I nodded and we worked on the pans in comfortable silence for a time.

“Cookie was here last night.” I glanced at him out of the corner of my eye.

“That’s odd. What’d he want?”

“Odd isn’t the half of it. He wanted me to select a specialty to pursue.”

Pip snickered. “Great gods and small piscatorials, you haven’t been here a month and he’s already planning your future?”

I shrugged and handed him a pot to dry and stow. “More like, he’s afraid I’m gonna get bored as a cook and I need to be working on my next step now so I’ll be ready when the opportunity comes.”

Pip nodded and gave me a rueful grin. “Yeah, he’s always after me to pursue something, too.”

“So…?”

“So, what?” He looked at me blankly.

“What are you pursuing?”

He looked a little sheepish. “Promise you won’t laugh?”

I crossed my heart, leaving wet, soapy smears on my shipsuit.

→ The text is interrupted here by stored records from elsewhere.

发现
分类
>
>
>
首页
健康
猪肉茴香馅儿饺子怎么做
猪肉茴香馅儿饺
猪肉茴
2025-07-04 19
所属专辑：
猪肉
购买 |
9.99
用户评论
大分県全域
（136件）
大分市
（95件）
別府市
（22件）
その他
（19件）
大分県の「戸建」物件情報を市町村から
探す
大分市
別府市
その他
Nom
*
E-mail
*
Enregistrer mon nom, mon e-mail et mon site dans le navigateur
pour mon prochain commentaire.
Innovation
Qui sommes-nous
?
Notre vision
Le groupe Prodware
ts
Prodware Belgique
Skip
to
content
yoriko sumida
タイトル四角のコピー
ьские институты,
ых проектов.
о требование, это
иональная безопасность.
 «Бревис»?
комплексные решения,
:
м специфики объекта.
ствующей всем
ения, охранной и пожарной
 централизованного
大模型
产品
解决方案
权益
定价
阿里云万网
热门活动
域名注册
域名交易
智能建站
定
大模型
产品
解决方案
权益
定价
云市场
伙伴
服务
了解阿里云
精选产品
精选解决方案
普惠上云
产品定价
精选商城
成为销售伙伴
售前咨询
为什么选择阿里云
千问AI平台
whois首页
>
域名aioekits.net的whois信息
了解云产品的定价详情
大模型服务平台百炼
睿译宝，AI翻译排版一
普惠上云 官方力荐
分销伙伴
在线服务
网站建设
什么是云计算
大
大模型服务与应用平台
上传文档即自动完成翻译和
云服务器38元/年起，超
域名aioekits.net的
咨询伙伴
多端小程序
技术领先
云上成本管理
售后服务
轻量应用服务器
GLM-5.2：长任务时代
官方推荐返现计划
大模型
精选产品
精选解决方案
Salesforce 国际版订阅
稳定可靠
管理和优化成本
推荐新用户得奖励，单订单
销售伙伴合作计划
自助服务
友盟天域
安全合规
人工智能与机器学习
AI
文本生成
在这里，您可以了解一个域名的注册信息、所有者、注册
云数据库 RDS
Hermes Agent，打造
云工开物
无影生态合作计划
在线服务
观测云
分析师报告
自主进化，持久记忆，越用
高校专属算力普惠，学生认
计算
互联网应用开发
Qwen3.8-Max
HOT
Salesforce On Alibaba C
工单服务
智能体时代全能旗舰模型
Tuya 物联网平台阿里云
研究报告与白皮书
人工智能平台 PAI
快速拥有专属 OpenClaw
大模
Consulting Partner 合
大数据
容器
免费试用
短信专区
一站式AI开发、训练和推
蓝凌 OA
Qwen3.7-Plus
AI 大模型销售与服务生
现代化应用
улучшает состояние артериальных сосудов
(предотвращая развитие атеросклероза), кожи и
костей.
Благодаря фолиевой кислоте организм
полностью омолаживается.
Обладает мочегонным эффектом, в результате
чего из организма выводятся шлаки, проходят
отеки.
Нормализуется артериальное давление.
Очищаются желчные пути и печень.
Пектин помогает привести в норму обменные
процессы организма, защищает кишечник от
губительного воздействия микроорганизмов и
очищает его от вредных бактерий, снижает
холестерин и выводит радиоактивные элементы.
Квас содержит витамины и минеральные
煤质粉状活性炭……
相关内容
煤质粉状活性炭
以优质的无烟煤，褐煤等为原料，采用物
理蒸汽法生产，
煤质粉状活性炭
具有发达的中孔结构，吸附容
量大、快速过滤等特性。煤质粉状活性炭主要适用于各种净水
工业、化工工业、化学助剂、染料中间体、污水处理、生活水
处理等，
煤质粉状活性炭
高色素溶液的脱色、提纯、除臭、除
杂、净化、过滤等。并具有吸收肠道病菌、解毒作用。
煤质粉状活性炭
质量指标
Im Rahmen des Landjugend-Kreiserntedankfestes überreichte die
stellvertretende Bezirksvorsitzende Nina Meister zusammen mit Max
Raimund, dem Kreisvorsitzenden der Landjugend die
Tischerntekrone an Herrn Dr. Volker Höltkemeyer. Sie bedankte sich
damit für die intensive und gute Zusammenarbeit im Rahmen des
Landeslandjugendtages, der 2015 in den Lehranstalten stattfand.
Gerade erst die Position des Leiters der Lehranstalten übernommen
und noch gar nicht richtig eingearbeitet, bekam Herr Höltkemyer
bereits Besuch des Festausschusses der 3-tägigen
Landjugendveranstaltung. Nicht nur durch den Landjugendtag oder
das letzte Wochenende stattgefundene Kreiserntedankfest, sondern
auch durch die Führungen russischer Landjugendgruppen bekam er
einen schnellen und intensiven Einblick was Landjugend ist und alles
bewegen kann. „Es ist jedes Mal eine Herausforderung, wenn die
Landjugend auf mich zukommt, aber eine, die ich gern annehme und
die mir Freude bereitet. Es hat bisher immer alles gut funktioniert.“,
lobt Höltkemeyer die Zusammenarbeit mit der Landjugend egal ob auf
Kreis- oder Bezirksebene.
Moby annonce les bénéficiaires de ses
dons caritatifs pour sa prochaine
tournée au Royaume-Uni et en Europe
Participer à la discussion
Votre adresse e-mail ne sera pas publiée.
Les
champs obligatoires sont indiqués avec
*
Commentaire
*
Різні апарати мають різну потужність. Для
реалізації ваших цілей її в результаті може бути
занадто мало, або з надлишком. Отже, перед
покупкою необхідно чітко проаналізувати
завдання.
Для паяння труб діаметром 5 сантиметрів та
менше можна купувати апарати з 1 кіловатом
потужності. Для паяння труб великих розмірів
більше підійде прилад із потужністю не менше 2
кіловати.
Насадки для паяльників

He glanced over his shoulder before lowering his voice to a whisper. “Trade.”

“What’s that mean? You’re going for cargo master?”

“Shh, keep it down. No, I’m running some smaller deals of my own.”

“You’re what?”

He looked over his shoulder at the door before continuing. “I’m picking up goods in one port and selling them at the next. Private cargo. Everybody’s allowed to do it. It’s in The Handbook, section fourteen. So long as you stay within your mass quota and don’t break any Confederation regulations, you can bring almost anything you want aboard including trade goods.”

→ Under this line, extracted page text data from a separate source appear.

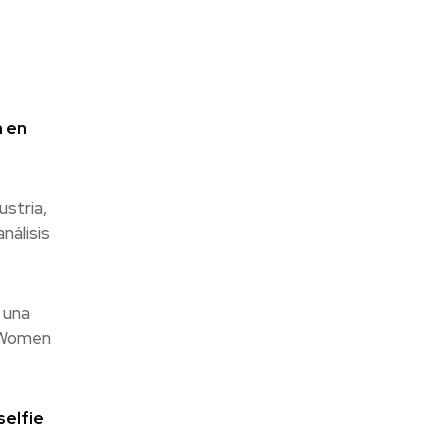
h en
ustria,
nálisis
 una
a Women
selfie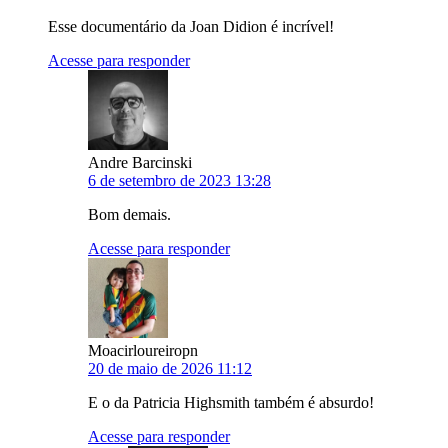
Esse documentário da Joan Didion é incrível!
Acesse para responder
Andre Barcinski
6 de setembro de 2023 13:28
Bom demais.
Acesse para responder
Moacirloureiropn
20 de maio de 2026 11:12
E o da Patricia Highsmith também é absurdo!
Acesse para responder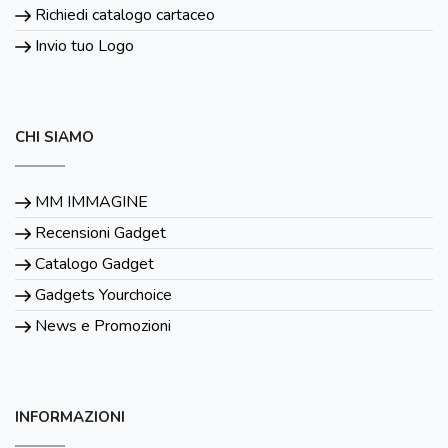
Richiedi catalogo cartaceo
Invio tuo Logo
CHI SIAMO
MM IMMAGINE
Recensioni Gadget
Catalogo Gadget
Gadgets Yourchoice
News e Promozioni
INFORMAZIONI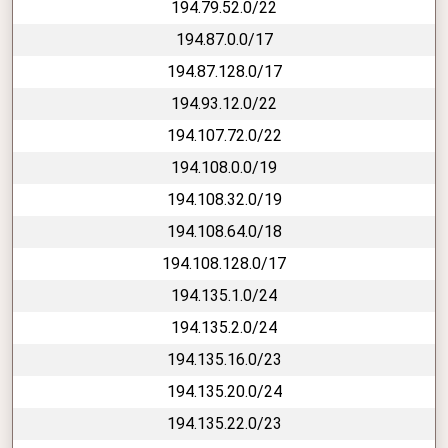
194.79.52.0/22
194.87.0.0/17
194.87.128.0/17
194.93.12.0/22
194.107.72.0/22
194.108.0.0/19
194.108.32.0/19
194.108.64.0/18
194.108.128.0/17
194.135.1.0/24
194.135.2.0/24
194.135.16.0/23
194.135.20.0/24
194.135.22.0/23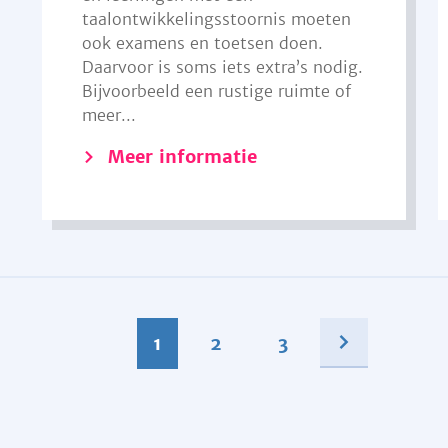
taalontwikkelingsstoornis moeten
ook examens en toetsen doen.
Daarvoor is soms iets extra’s nodig.
Bijvoorbeeld een rustige ruimte of
meer...
Meer informatie
1
2
3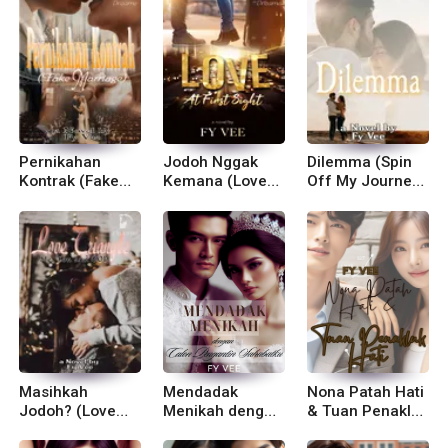
Pernikahan
Jodoh Nggak
Dilemma (Spin
Kontrak (Fake
Kemana (Love
Off My Journey
Marriage)
At First Sight)
of Love)
Masihkah
Mendadak
Nona Patah Hati
Jodoh? (Love
Menikah dengan
& Tuan Penakluk
Triangle-Me,
Calon Pengantin
Hati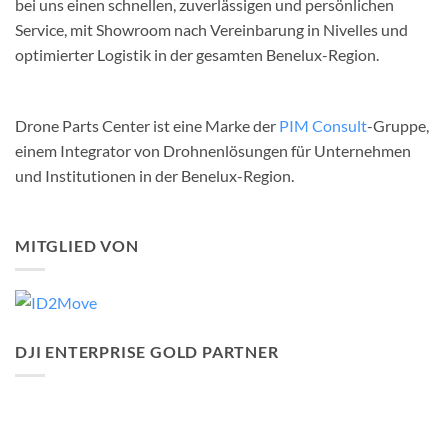
bei uns einen schnellen, zuverlässigen und persönlichen
Service, mit Showroom nach Vereinbarung in Nivelles und
optimierter Logistik in der gesamten Benelux-Region.
Drone Parts Center ist eine Marke der
PIM Consult
-Gruppe,
einem Integrator von Drohnenlösungen für Unternehmen
und Institutionen in der Benelux-Region.
MITGLIED VON
DJI ENTERPRISE GOLD PARTNER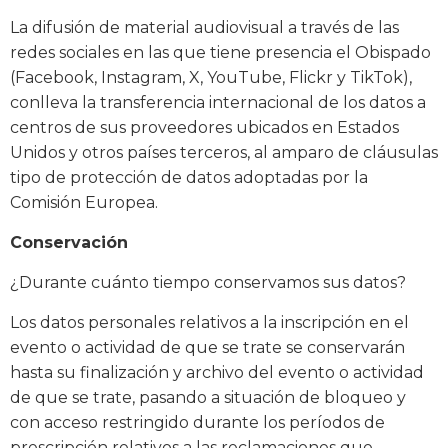
La difusión de material audiovisual a través de las
redes sociales en las que tiene presencia el Obispado
(Facebook, Instagram, X, YouTube, Flickr y TikTok),
conlleva la transferencia internacional de los datos a
centros de sus proveedores ubicados en Estados
Unidos y otros países terceros, al amparo de cláusulas
tipo de protección de datos adoptadas por la
Comisión Europea.
Conservación
¿Durante cuánto tiempo conservamos sus datos?
Los datos personales relativos a la inscripción en el
evento o actividad de que se trate se conservarán
hasta su finalización y archivo del evento o actividad
de que se trate, pasando a situación de bloqueo y
con acceso restringido durante los períodos de
prescripción relativos a las reclamaciones que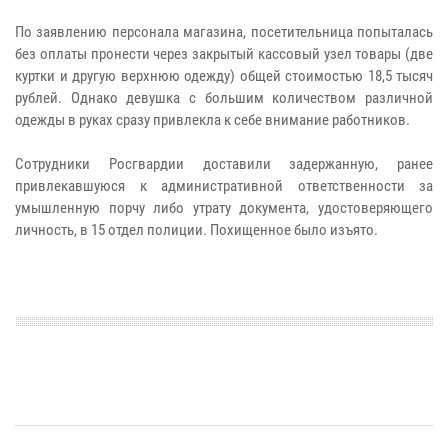
По заявлению персонала магазина, посетительница попыталась
без оплаты пронести через закрытый кассовый узел товары (две
куртки и другую верхнюю одежду) общей стоимостью 18,5 тысяч
рублей. Однако девушка с большим количеством различной
одежды в руках сразу привлекла к себе внимание работников.
Сотрудники Росгвардии доставили задержанную, ранее
привлекавшуюся к административной ответственности за
умышленную порчу либо утрату документа, удостоверяющего
личность, в 15 отдел полиции. Похищенное было изъято.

I looked at him, dumbfounded.

“It’s true. You can look it up.”

“I believe you. It just never occurred to me.”

He grinned. “Almost everybody does it to some degree. I’m just a little more serious about it than most.”

“Then why the big secret?” He had me glancing over my shoulder as well.

He looked at me exasperated. “What do you think got me off on the wrong foot on the Duchamp?”

I shrugged. “I figured it was the scrubber incident.”

He shook his head. “No, that was just the set up. When they found out I was serious about private trading, they started making fun of me. They teased me because I kept bragging about making a killing with private trade with just a quarter share’s mass allotment. I think they figured if I was too green to know about pull out I must be clueless about trade as well. It didn’t take long before I was a laughing stock.” He stowed a tray under the counter. “The more I tried to explain, the worse it got.”

I stacked the last pot in the drying rack and rinsed out the deep sink. “Yeah, I guess I can see that.”

Pip looked miserable. “It made my life difficult. Somebody was always ragging on me about what I had for trade goods and laughing at the things I brought aboard.” He sighed and looked a bit sheepish. “It sounds pretty petty now, but it was miserable to live through.”